Неприятный холодок внизу живота. Вот выведут сейчас, поставят лицом к стенке, и влепят пулю в затылок. Ерунда, конечно, хотели бы убить, давно бы убили, но все равно страшно.
Я вышел из пещеры, и сразу же зажмурился от ослепительного света.
— Резвые вы хлопцы, — послышался слева голос седого. — Только отвернулись, а вы уж веревки да повязки поснимали… Ну как, похож?
Это вроде как уже не мне. Но что значит "похож"? Если речь обо мне — а это определенно так — то кто меня может здесь знать? Неужели… Прохоров?
Горячая волна надежды буквально захлестнула меня. Пусть это будет Прохоров, пусть это будет наш прииск!
— Да вроде похож. Борода эта мешает только…
Нет, не Прохоров. Голос женский… Но тогда кто?

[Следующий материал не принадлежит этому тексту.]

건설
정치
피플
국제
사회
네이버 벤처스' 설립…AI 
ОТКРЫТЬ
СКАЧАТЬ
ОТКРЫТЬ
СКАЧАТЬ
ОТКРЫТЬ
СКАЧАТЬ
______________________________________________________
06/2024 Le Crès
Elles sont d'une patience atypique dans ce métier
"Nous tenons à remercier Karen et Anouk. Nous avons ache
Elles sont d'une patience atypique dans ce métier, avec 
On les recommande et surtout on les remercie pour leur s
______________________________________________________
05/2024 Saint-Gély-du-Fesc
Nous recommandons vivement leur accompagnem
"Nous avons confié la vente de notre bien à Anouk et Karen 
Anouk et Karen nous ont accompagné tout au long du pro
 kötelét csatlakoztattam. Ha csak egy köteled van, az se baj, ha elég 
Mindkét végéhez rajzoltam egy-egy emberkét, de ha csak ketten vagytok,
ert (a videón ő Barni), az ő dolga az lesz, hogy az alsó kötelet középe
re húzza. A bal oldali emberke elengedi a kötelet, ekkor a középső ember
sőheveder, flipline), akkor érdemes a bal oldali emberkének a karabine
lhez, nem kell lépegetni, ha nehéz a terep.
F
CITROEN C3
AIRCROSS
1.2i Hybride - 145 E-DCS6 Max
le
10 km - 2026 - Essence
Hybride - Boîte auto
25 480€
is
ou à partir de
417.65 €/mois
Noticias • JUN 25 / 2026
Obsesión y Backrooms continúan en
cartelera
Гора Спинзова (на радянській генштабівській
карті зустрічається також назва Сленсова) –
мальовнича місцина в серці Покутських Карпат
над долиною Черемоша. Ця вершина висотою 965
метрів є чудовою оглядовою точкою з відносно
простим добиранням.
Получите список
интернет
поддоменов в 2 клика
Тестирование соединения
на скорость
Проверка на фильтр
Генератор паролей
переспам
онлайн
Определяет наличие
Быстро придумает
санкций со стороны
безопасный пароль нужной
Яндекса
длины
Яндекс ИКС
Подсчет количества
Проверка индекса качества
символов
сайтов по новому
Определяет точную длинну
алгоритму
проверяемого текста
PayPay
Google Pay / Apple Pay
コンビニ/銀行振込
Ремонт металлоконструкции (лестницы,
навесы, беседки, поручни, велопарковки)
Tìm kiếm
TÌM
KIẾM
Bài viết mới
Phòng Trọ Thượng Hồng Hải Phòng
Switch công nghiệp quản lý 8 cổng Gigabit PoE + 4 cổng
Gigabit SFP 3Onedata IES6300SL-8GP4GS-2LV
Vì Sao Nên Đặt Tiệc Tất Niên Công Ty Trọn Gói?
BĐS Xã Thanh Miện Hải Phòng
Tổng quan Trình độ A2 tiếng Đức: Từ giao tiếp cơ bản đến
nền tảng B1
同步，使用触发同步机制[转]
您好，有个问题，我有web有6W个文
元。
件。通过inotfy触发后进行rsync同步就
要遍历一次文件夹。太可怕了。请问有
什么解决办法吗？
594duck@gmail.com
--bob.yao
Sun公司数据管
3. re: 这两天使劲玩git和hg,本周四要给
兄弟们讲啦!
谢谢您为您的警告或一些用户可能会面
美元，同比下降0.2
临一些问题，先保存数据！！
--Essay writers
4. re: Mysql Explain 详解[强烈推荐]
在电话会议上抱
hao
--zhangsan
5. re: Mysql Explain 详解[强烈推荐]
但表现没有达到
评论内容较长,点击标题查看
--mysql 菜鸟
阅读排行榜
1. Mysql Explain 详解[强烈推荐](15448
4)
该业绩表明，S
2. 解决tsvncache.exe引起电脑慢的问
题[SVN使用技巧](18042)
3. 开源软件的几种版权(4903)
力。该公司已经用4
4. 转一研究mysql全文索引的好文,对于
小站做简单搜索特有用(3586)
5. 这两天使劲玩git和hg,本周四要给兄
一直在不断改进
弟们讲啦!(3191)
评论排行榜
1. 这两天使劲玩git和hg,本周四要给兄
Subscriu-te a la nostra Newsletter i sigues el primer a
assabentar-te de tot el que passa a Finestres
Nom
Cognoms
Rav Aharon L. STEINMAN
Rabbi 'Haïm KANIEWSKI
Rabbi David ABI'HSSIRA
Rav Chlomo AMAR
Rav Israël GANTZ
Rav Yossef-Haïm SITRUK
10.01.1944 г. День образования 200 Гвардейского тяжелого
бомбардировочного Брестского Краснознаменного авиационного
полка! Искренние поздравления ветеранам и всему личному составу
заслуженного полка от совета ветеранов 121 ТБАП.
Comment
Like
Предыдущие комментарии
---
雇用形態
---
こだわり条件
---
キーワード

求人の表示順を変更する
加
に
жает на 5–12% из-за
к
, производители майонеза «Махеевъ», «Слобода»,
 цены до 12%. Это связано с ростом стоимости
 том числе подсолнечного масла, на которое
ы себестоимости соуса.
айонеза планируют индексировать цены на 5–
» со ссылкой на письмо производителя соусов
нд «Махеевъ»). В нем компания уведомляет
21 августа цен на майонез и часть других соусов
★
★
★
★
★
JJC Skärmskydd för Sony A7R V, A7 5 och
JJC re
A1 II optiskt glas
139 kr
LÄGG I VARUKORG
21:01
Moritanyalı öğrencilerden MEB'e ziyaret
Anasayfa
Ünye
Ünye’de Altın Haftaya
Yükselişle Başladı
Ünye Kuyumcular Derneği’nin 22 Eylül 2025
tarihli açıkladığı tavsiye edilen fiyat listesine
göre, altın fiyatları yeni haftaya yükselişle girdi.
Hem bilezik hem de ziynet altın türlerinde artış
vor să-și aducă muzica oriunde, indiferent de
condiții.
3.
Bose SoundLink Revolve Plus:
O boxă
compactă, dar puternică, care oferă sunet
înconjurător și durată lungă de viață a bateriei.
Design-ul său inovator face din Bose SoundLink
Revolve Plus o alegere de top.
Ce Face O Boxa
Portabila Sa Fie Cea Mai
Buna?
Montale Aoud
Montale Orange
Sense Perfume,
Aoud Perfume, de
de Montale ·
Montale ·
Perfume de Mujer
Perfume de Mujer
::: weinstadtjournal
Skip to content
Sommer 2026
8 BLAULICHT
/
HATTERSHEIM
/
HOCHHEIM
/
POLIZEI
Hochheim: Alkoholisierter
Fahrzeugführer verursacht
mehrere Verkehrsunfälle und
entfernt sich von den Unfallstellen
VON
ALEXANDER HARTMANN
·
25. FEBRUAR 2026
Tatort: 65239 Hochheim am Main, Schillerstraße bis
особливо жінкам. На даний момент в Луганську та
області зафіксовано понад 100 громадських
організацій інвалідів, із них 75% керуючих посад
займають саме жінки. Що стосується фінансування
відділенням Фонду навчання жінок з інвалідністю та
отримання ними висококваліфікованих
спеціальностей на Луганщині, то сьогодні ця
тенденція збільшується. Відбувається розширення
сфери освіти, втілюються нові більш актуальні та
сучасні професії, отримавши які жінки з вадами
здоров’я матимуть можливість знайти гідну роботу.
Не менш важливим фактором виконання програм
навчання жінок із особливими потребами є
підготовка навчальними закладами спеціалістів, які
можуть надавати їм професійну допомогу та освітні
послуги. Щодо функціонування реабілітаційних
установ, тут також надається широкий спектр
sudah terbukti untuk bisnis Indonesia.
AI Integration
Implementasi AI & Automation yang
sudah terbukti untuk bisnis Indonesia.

— Вы сказали, что шли на алмазный прииск. Кто им руководит?
Я вздохнул. Конечно, можно было ломать комедию и дальше, но какой в том толк?
И почему голос кажется мне знакомым?
— Прохоров. Если еще жив.
Секундная пауза.
— Какая собака была в Москве у Иннокентия Евгеньевича?
Ого! Но я ведь не называл имени…
— Не было у него никакой собаки.
— Ну что ж… Здравствуйте, Саша.
Наконец-то я смог разлепить глаза. Щурясь, я всмотрелся в стоявших передо мной людей. Слева — седой, рядом с ним его напарник, которого он звал Михаилом, чуть поодаль толпится еще человек пять. А прямо передо мной… Я надеялся, что глаза у меня не слишком сильно вылезли из орбит.
— Зоя?
Аж голова кружится. Что тому причиной? Не знаю… Наверное то, что слишком уж резко все изменилось. Полчаса назад мы сидели в кромешной тьме, в пещере, не зная, что нас ждет в следующую минуту — а потом бац: горячий душ, чистое белье… Но главное все же в другом — в том, что на душе легко и спокойно. Впервые за много дней.
Потому что мы среди своих.
Потому что это и в самом деле советский алмазный прииск, на который мы должны были попасть.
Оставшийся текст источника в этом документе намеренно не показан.